The swirling dust that surrounded Rachel Dolezal has finally settled a bit and, luckily for her, Caitlin Jenner emerged, which gave the media storm a new direction in which to swirl. Although the dust has settled and the media trucks are no longer camped out in front of Rachel’s house, the conversations about race that her story ignited are ongoing. Thanks to the recent article in Allure that features white models with afros along with a tutorial for white women to create their very own afro, we are reminded that this long-standing issue of white people appropriating blackness (or what they believe to be blackness) is still lingering like that awful party guest we wish would just leave. And we still need to keep talking about it, no matter how uncomfortable it may make us (white people).

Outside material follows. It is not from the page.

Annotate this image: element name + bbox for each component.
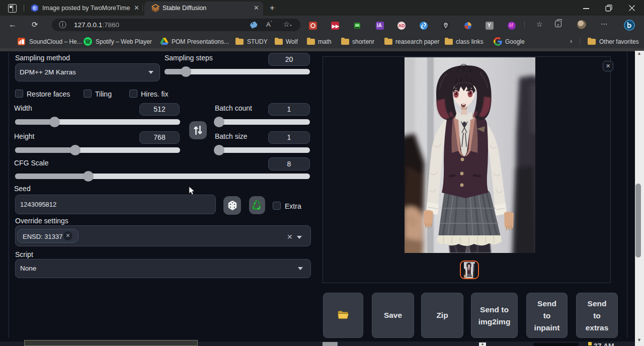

After the fifth or sixth person asked me in person, via Facebook, and via email “what do you think about this whole Rachel Dolezal thing?” I realized I needed to write my next blog so that I could attempt to answer this very question. To prepare myself for writing this particular blog, I needed to read everything I could get my hands on about Rachel and watch every interview that she gave in order to attempt to understand her better. I also discovered a series of video recordings of an interview that she did with a university student who was doing a thesis project on what it means to be a black woman. I found these videos to be the most fascinating of all my research because it was Rachel just being herself before the media storm erupted. When the story first broke, I can honestly say that I didn’t know how I felt about it—I had so many mixed feelings. The easiest answer was and still is—it’s complicated. The whole thing is complicated. Rachel’s story forced us all to acknowledge the complex, contested, and varied meanings of constructs like race, culture, whiteness, blackness, identity, appropriation, and passing.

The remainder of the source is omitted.